■ Exercise description ■
Your answer must be only the lines below from the one containing "Table of contents" through the one containing "What Success Looks Like", copied exactly, with the pictures left out.

[Task data Boundary: Start]

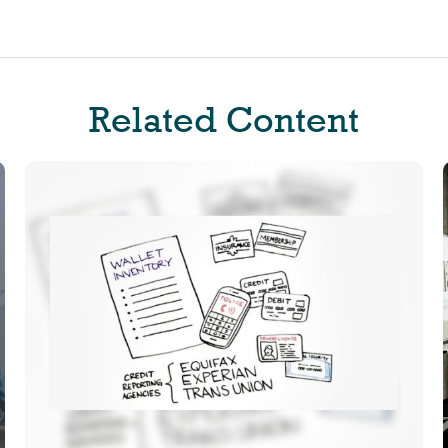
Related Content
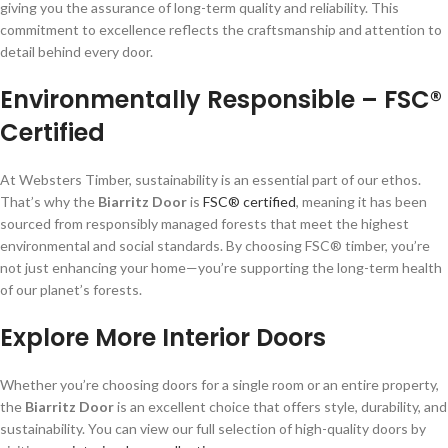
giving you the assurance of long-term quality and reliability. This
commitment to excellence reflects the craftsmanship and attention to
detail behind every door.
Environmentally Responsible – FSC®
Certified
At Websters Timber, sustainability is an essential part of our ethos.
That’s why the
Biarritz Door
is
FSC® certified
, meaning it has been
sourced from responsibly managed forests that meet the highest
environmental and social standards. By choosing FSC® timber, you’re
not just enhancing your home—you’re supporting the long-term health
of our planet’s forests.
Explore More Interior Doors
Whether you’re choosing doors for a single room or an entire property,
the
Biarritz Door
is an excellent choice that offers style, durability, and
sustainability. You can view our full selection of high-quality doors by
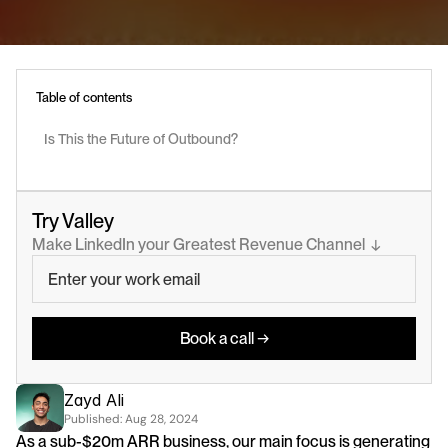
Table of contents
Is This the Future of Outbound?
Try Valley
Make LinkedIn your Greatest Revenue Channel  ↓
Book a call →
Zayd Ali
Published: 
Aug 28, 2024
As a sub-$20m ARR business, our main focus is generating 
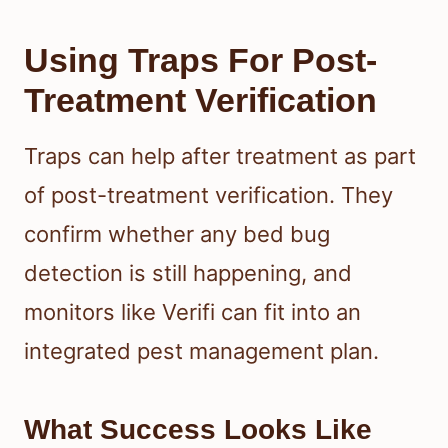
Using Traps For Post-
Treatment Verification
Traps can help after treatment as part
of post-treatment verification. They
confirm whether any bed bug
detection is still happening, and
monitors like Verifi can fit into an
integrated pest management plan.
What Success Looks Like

[Task data Boundary: End]
[Task data Boundary: Start]

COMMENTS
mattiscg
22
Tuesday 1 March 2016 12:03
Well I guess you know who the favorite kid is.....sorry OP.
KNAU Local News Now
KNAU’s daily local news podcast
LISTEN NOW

[Task data Boundary: End]

■ Exercise answer ■
Table of contents
Is This the Future of Outbound?
Try Valley
Make LinkedIn your Greatest Revenue Channel  ↓
Book a call →
Zayd Ali
Published: 
Aug 28, 2024
As a sub-$20m ARR business, our main focus is generating 
Using Traps For Post-
Treatment Verification
Traps can help after treatment as part
of post-treatment verification. They
confirm whether any bed bug
detection is still happening, and
monitors like Verifi can fit into an
integrated pest management plan.
What Success Looks Like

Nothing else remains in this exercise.